Questa breve intervista, che è recuperabile nella sua integralità in rete, testimonia di un aspetto del dibattito sulla personalità dell'autore sempre molto vivo, seppur spesso frutto di semplificazioni  troppo intuitive e superficiali.

Con il termine genialità creativa la studentessa tenta di identificare una categoria di giudizio privilegiata, che ingloba nello stesso tempo il riconoscimento postumo della validità artistica delle opere di Baudelaire e la marginalità storica del soggetto, apertamente contestato dalla società e poi coerentemente escluso con la censura morale delle sue idee. Il termine pazzia viene qui impiegato come sinonimo di anormalità, che si esprime in colpevole trasgressione, in mancanza di rapporti sociali, di relazionatità comunicativa. Non viene recuperato invece il significato di disagio oggettivo del poeta a misurarsi con modelli e codici comunicativi impersonali e sostanzialmente falsi come quelli del tempo.
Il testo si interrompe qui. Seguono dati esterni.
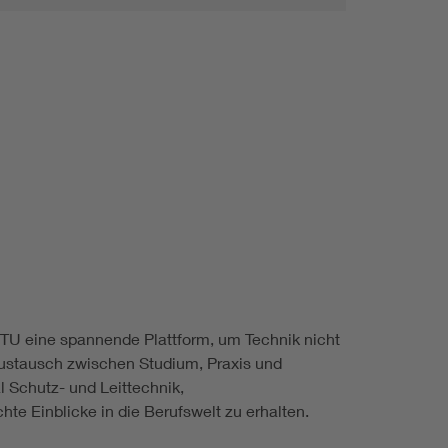
Renewable energies
Environmental Protection
 TU eine spannende Plattform, um Technik nicht
 Austausch zwischen Studium, Praxis und
 Schutz- und Leittechnik,
e Einblicke in die Berufswelt zu erhalten.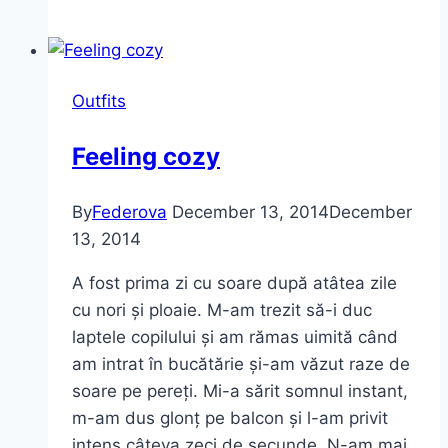
Donuts
și
costumul
Outfits
de
baie
Feeling cozy
Vintage
By
Federova
December 13, 2014
December
13, 2014
A fost prima zi cu soare după atâtea zile
cu nori și ploaie. M-am trezit să-i duc
laptele copilului și am rămas uimită când
am intrat în bucătărie și-am văzut raze de
soare pe pereți. Mi-a sărit somnul instant,
m-am dus glonț pe balcon și l-am privit
intens câteva zeci de secunde. N-am mai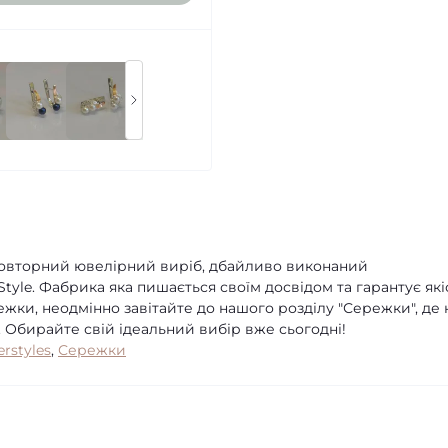
еповторний ювелірний виріб, дбайливо виконаний
yle. Фабрика яка пишається своїм досвідом та гарантує які
жки, неодмінно завітайте до нашого розділу "Сережки", де 
. Обирайте свій ідеальний вибір вже сьогодні!
erstyles
,
Сережки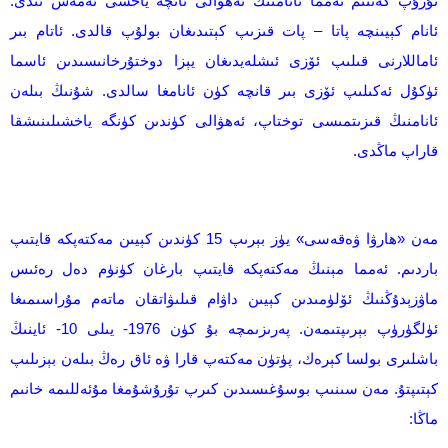
تۇرۇپ كەتتىم ئەمما ئانامنىڭ ئەھۋالى ئانچە ياخشى ئەمەس ئىدى.
ئانام كېيىنچە پاتا – پات قىزىپ كېتىدىغان بولۇپ قالدى. ئاتام بىر
ئاماللارنى قىلىپ ئۆزى ئىشلەيدىغان يېزا دوختۇرخانىسىدىن ئاسما
ئۈكۇل ئەكىلىپ ئۆزى بىر قانچە كۈن ئانامغا سالدى. شۇنىڭ بىلەن
ئانامنىڭ قىزىتمىسى توختاپ، ئەھۋالى كۈندىن كۈنگە ياخشىلىنىشقا
قاراپ ماڭدى.
مەن «ھارۋا ۋەقەسى» يۈز بېرىپ 15 كۈندىن كېيىن مەكتەپكە قايتىپ
باردىم. ئەمما مېنىڭ مەكتەپكە قايتىپ بارغان كۈنۈم دەل رەئىس
ماۋزېدۇڭنىڭ ئۆلۈمىدىن كېيىن داۋام قىلىۋاتقان ماتەم مۇراسىمىغا
ئۈلگۈرۈپ بېرىپتىمەن. پەرىزىمچە بۇ كۈن 1976- يىلى 10- ئاينىڭ
باشلىرى بولسا كېرەك، پۈتۈن مەكتەپ قارا ۋە ئاق رەڭ بىلەن بېزىلىپ
كېتىپتۇ. مەن سىنىپ بوسۇغىسىدىن كىرپ تۇرۇشۇمغا مۇئەللىمە خانىم
ماڭا: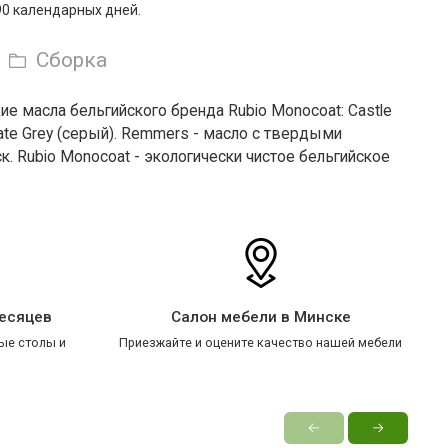
90 календарных дней.
Сборка
 масла бельгийского бренда Rubio Monocoat: Castle
Slate Grey (серый). Remmers - масло с твердыми
 Rubio Monocoat - экологически чистое бельгийское
месяцев
Салон мебели в Минске
ые столы и
Приезжайте и оцените качество нашей мебели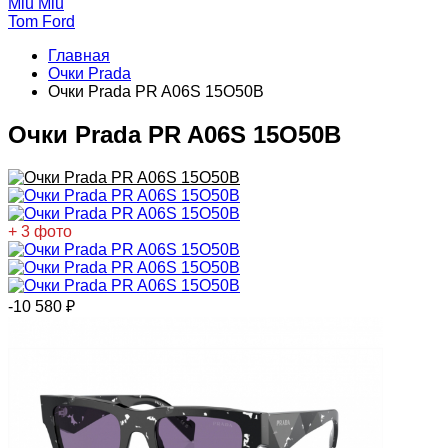
Miu Miu
Tom Ford
Главная
Очки Prada
Очки Prada PR A06S 15O50B
Очки Prada PR A06S 15O50B
+ 3 фото
-10 580
₽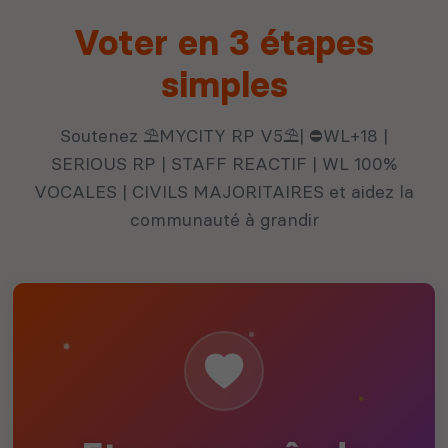
Voter en 3 étapes
simples
Soutenez ⛱️MYCITY RP V5⛱️| ⛔WL+18 |
SERIOUS RP | STAFF REACTIF | WL 100%
VOCALES | CIVILS MAJORITAIRES et aidez la
communauté à grandir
Anche le risposte dello psichiatra Petrella tendono a ridimensionare il valore oggettivo del termine pazzia, ma non mettono in rilievo sufficientemente il ruolo che il linguaggio poetico ha nel ricreare un universo alternativo in questa personalità, dotato di piena autonomia di significati.

Per approfondire i concetti legati al ruolo del linguaggio e dell'inconscio sono importanti le opere dello psicanalista francese Lacan. In Italia è interessante il discorso di Eugenio Borgna (
L'arcipelago delle emozioni, I conflitti del conoscere, Le figure dell'ansia, Malinconia tutti editi da Feltrinelli ).